- Theatrical release poster
- Directed by: R. Sundaram
- Written by: Ma. Ra. (dialogues)
- Starring: Jaishankar; Lakshmi;
- Cinematography: G. R. Nathan
- Edited by: L. Balu
- Music by: Shyam–Philips
- Production company: Modern Theatres
- Release date: 17 May 1972;
- Running time: 146 minutes
- Country: India
- Language: Tamil

= Karunthel Kannayiram =

Karunthel Kannayiram is a 1972 Indian Tamil-language crime thriller film directed by R. Sundaram and produced by Modern Theatres. The film stars Jaishankar and Lakshmi. It was released on 17 May 1972 and failed commercially.

== Cast ==
- Male cast
- Jaishankar as Arun and Asok / Karunthel Kannayiram
- Manohar
- V. S. Raghavan
- Thengai Srinivasan
- Moorthy

- Female cast
- Lakshmi
- Manorama as a vamp
- A. Sakunthala

== Soundtrack ==
The soundtrack was composed by Shyam–Philips, with lyrics by Kannadasan. The song "Haha!

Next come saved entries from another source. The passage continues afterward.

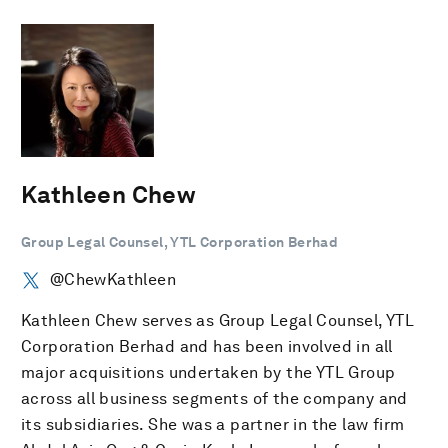
Kathleen Chew
Group Legal Counsel, YTL Corporation Berhad
@ChewKathleen
Kathleen Chew serves as Group Legal Counsel, YTL
Corporation Berhad and has been involved in all
major acquisitions undertaken by the YTL Group
across all business segments of the company and
its subsidiaries. She was a partner in the law firm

Poonthamalliyile" belongs to Baila, a Sri Lankan music genre.

Track listing
| No. | Title | Singer(s) | Length |
|---|---|---|---|
| 1. | "Unga Kalyanathil" | P. Susheela |  |
| 2. | "Parakkum" | P. Susheela and chorus |  |
| 3. | "Haha! Poonthamalliyile" | S. P. Balasubrahmanyam, Manorama and Sadan |  |
| 4. | "Parandhu Vaa Vaa" | P. Susheela and chorus |  |
| 5. | "Panam Venum" | P. Susheela |  |
| 6. | "Netruvarai" | S. P. Balasubrahmanyam, P. Susheela (humming only) |  |

== Release and reception ==

Karunthel Kannayiram was released on 17 May 1972, and failed commercially.